What to do:
The records below must be transcribed exactly.

Material for this exercise:
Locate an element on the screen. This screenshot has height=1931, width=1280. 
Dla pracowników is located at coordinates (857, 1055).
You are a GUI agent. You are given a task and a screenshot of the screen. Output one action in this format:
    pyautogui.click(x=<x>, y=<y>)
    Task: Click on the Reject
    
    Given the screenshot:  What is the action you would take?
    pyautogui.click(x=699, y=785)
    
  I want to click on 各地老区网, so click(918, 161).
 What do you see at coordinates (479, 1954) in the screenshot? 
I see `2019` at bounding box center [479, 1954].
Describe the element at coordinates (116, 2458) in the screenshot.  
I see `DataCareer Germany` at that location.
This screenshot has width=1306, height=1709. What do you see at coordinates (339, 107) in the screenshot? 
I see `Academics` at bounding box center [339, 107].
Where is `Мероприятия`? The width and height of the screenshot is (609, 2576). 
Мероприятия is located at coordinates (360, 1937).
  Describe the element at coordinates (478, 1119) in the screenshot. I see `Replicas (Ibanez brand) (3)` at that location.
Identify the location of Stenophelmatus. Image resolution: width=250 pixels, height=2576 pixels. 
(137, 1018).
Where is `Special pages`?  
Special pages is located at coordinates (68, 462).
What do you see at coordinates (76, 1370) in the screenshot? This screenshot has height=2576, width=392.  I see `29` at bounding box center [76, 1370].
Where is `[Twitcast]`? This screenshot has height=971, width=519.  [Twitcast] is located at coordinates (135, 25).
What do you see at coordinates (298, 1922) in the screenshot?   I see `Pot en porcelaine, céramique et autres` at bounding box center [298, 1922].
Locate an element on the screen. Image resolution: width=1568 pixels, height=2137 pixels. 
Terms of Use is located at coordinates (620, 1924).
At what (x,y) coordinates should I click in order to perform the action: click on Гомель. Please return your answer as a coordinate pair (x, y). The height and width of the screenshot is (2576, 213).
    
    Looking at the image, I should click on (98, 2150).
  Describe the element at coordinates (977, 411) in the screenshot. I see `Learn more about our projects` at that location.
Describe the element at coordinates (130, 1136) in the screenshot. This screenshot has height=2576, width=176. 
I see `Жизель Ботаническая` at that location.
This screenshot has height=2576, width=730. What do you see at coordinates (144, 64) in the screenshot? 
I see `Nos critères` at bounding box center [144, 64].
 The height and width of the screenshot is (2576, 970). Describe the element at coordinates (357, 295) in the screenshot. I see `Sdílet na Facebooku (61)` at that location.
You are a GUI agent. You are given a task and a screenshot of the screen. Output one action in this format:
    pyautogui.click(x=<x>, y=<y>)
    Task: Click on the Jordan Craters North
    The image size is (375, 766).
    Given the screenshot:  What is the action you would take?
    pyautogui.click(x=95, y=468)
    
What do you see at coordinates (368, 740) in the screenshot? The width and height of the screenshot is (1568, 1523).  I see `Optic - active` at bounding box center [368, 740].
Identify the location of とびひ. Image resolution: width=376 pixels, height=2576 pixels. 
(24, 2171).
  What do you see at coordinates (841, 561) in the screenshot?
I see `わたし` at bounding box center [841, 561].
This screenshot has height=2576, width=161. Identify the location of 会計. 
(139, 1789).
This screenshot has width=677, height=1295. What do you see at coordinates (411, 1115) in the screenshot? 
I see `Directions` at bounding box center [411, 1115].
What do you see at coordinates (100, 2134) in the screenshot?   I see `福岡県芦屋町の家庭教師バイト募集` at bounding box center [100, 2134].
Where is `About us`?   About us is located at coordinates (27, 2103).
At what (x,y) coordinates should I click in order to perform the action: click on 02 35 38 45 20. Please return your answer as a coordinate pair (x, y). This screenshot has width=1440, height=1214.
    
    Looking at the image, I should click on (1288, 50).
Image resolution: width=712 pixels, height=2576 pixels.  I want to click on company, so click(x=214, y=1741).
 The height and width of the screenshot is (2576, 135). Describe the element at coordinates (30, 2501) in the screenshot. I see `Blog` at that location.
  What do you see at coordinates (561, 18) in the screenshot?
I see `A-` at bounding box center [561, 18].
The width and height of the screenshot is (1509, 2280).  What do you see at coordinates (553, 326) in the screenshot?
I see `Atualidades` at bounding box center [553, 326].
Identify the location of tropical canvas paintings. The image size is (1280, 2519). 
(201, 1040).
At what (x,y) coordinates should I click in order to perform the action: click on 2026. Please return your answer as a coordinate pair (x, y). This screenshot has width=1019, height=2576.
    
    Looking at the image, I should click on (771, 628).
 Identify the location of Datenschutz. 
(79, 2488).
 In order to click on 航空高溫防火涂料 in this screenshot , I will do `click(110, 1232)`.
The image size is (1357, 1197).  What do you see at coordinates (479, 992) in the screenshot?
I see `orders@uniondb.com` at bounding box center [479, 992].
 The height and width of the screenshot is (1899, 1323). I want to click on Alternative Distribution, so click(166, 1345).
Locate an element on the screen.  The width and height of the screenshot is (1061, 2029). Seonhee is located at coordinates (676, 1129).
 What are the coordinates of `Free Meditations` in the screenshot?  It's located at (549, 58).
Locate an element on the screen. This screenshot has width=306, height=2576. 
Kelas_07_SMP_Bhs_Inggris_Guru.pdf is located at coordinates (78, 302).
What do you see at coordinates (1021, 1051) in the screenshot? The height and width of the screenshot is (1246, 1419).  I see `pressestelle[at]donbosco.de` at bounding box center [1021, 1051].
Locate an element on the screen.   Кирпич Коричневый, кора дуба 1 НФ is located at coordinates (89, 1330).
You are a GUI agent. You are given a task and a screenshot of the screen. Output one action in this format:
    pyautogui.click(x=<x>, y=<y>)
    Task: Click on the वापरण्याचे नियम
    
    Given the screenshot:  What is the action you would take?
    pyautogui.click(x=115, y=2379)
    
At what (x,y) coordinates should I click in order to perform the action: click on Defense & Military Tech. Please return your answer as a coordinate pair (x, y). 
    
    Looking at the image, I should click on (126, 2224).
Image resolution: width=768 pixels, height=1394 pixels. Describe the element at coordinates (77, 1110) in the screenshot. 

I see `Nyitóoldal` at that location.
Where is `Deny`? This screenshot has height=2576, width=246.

Task result:
Locate an element on the screen. This screenshot has height=1931, width=1280. 
Dla pracowników is located at coordinates (857, 1055).
You are a GUI agent. You are given a task and a screenshot of the screen. Output one action in this format:
    pyautogui.click(x=<x>, y=<y>)
    Task: Click on the Reject
    
    Given the screenshot:  What is the action you would take?
    pyautogui.click(x=699, y=785)
    
  I want to click on 各地老区网, so click(918, 161).
 What do you see at coordinates (479, 1954) in the screenshot? 
I see `2019` at bounding box center [479, 1954].
Describe the element at coordinates (116, 2458) in the screenshot.  
I see `DataCareer Germany` at that location.
This screenshot has width=1306, height=1709. What do you see at coordinates (339, 107) in the screenshot? 
I see `Academics` at bounding box center [339, 107].
Where is `Мероприятия`? The width and height of the screenshot is (609, 2576). 
Мероприятия is located at coordinates (360, 1937).
  Describe the element at coordinates (478, 1119) in the screenshot. I see `Replicas (Ibanez brand) (3)` at that location.
Identify the location of Stenophelmatus. Image resolution: width=250 pixels, height=2576 pixels. 
(137, 1018).
Where is `Special pages`?  
Special pages is located at coordinates (68, 462).
What do you see at coordinates (76, 1370) in the screenshot? This screenshot has height=2576, width=392.  I see `29` at bounding box center [76, 1370].
Where is `[Twitcast]`? This screenshot has height=971, width=519.  [Twitcast] is located at coordinates (135, 25).
What do you see at coordinates (298, 1922) in the screenshot?   I see `Pot en porcelaine, céramique et autres` at bounding box center [298, 1922].
Locate an element on the screen. Image resolution: width=1568 pixels, height=2137 pixels. 
Terms of Use is located at coordinates (620, 1924).
At what (x,y) coordinates should I click in order to perform the action: click on Гомель. Please return your answer as a coordinate pair (x, y). The height and width of the screenshot is (2576, 213).
    
    Looking at the image, I should click on (98, 2150).
  Describe the element at coordinates (977, 411) in the screenshot. I see `Learn more about our projects` at that location.
Describe the element at coordinates (130, 1136) in the screenshot. This screenshot has height=2576, width=176. 
I see `Жизель Ботаническая` at that location.
This screenshot has height=2576, width=730. What do you see at coordinates (144, 64) in the screenshot? 
I see `Nos critères` at bounding box center [144, 64].
 The height and width of the screenshot is (2576, 970). Describe the element at coordinates (357, 295) in the screenshot. I see `Sdílet na Facebooku (61)` at that location.
You are a GUI agent. You are given a task and a screenshot of the screen. Output one action in this format:
    pyautogui.click(x=<x>, y=<y>)
    Task: Click on the Jordan Craters North
    The image size is (375, 766).
    Given the screenshot:  What is the action you would take?
    pyautogui.click(x=95, y=468)
    
What do you see at coordinates (368, 740) in the screenshot? The width and height of the screenshot is (1568, 1523).  I see `Optic - active` at bounding box center [368, 740].
Identify the location of とびひ. Image resolution: width=376 pixels, height=2576 pixels. 
(24, 2171).
  What do you see at coordinates (841, 561) in the screenshot?
I see `わたし` at bounding box center [841, 561].
This screenshot has height=2576, width=161. Identify the location of 会計. 
(139, 1789).
This screenshot has width=677, height=1295. What do you see at coordinates (411, 1115) in the screenshot? 
I see `Directions` at bounding box center [411, 1115].
What do you see at coordinates (100, 2134) in the screenshot?   I see `福岡県芦屋町の家庭教師バイト募集` at bounding box center [100, 2134].
Where is `About us`?   About us is located at coordinates (27, 2103).
At what (x,y) coordinates should I click in order to perform the action: click on 02 35 38 45 20. Please return your answer as a coordinate pair (x, y). This screenshot has width=1440, height=1214.
    
    Looking at the image, I should click on (1288, 50).
Image resolution: width=712 pixels, height=2576 pixels.  I want to click on company, so click(x=214, y=1741).
 The height and width of the screenshot is (2576, 135). Describe the element at coordinates (30, 2501) in the screenshot. I see `Blog` at that location.
  What do you see at coordinates (561, 18) in the screenshot?
I see `A-` at bounding box center [561, 18].
The width and height of the screenshot is (1509, 2280).  What do you see at coordinates (553, 326) in the screenshot?
I see `Atualidades` at bounding box center [553, 326].
Identify the location of tropical canvas paintings. The image size is (1280, 2519). 
(201, 1040).
At what (x,y) coordinates should I click in order to perform the action: click on 2026. Please return your answer as a coordinate pair (x, y). This screenshot has width=1019, height=2576.
    
    Looking at the image, I should click on (771, 628).
 Identify the location of Datenschutz. 
(79, 2488).
 In order to click on 航空高溫防火涂料 in this screenshot , I will do `click(110, 1232)`.
The image size is (1357, 1197).  What do you see at coordinates (479, 992) in the screenshot?
I see `orders@uniondb.com` at bounding box center [479, 992].
 The height and width of the screenshot is (1899, 1323). I want to click on Alternative Distribution, so click(166, 1345).
Locate an element on the screen.  The width and height of the screenshot is (1061, 2029). Seonhee is located at coordinates (676, 1129).
 What are the coordinates of `Free Meditations` in the screenshot?  It's located at (549, 58).
Locate an element on the screen. This screenshot has width=306, height=2576. 
Kelas_07_SMP_Bhs_Inggris_Guru.pdf is located at coordinates (78, 302).
What do you see at coordinates (1021, 1051) in the screenshot? The height and width of the screenshot is (1246, 1419).  I see `pressestelle[at]donbosco.de` at bounding box center [1021, 1051].
Locate an element on the screen.   Кирпич Коричневый, кора дуба 1 НФ is located at coordinates (89, 1330).
You are a GUI agent. You are given a task and a screenshot of the screen. Output one action in this format:
    pyautogui.click(x=<x>, y=<y>)
    Task: Click on the वापरण्याचे नियम
    
    Given the screenshot:  What is the action you would take?
    pyautogui.click(x=115, y=2379)
    
At what (x,y) coordinates should I click in order to perform the action: click on Defense & Military Tech. Please return your answer as a coordinate pair (x, y). 
    
    Looking at the image, I should click on (126, 2224).
Image resolution: width=768 pixels, height=1394 pixels. Describe the element at coordinates (77, 1110) in the screenshot. 

I see `Nyitóoldal` at that location.
Where is `Deny`? This screenshot has height=2576, width=246.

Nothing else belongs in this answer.